I guess not too many have done the dream, spending a bunch of time in Italy, mostly we are just unsatisfied dreamers.
We got lucky on our first trip to Italy, Venice in particular, as we only spent five or six nights in Venice. Before we were half way to Verona, we had started to plan the return visit, staying for two months. We knew that six nights had barely scratched the surface. We have now had half a dozen long stays in Venice, typically for a couple of months. In total, we have spent about a year’s worth of days in Venice, spread over nine trips.
Picking a town for a long stay will always be a compromise. You want it small enough that you can relate and engage, getting a feel for the neighbourhood, and yet large enough that there is enough happening to keep you interested and intellectually challenged. In a big city, it will be hard to find the expat community, the Anglophones, and in a small place the expat community will not exist.
In Venice, we hooked into the Anglophone community via St George’s Church, where they drink prosecco and eat snacks after the service before repairing to the Corner Pub for lunch. It’s an easy way to get to know people. And because Venice is very much a university town, there is a fair bit happening. I am not sure what courses the Foscari Uni might offer in English, but that might be a starting place.
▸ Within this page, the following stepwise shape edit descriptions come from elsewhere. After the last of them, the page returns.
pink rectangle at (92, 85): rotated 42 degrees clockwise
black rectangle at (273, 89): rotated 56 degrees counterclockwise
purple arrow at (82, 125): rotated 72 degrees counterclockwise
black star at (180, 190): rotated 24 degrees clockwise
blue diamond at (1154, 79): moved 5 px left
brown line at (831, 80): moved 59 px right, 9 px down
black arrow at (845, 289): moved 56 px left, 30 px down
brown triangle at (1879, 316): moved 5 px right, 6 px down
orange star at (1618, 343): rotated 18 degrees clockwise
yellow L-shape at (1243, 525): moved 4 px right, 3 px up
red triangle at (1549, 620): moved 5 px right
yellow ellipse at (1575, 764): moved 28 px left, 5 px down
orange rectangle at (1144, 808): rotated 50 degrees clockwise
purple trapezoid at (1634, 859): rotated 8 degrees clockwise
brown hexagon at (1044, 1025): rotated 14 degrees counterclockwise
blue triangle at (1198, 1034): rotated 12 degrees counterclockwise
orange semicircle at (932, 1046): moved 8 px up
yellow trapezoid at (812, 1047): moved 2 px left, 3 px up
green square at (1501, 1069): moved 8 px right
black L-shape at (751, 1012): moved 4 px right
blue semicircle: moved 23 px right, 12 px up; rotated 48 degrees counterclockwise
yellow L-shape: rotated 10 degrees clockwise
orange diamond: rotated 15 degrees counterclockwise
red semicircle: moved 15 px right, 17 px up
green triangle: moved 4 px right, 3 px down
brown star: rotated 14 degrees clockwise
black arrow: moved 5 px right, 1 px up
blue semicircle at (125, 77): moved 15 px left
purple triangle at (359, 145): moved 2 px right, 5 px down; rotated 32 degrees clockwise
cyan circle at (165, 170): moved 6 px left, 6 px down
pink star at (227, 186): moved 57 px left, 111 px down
And after a while, you do get to know some local people, mostly on a fairly trivial level. Street buskers, who remember us from six years ago, a woman, Annelie, who runs a linen shop near San Barnaba who we’ve known for ten years. Lou, my wife, had studied Italian a bit and wanted conversation; she intended putting a notice on a university notice board, I’ll buy you a drink, you speak Italian. Annelie was horrified, instead introducing Lou to a family friend, Martina. That was eight years ago, and since then we’ve seen Martina’s baby, stayed with them in the Veneto, Lou has proof read articles written by Marie for journals. In all, a precious connection from a simple request, although not of great benefit to Lou’s Italian. .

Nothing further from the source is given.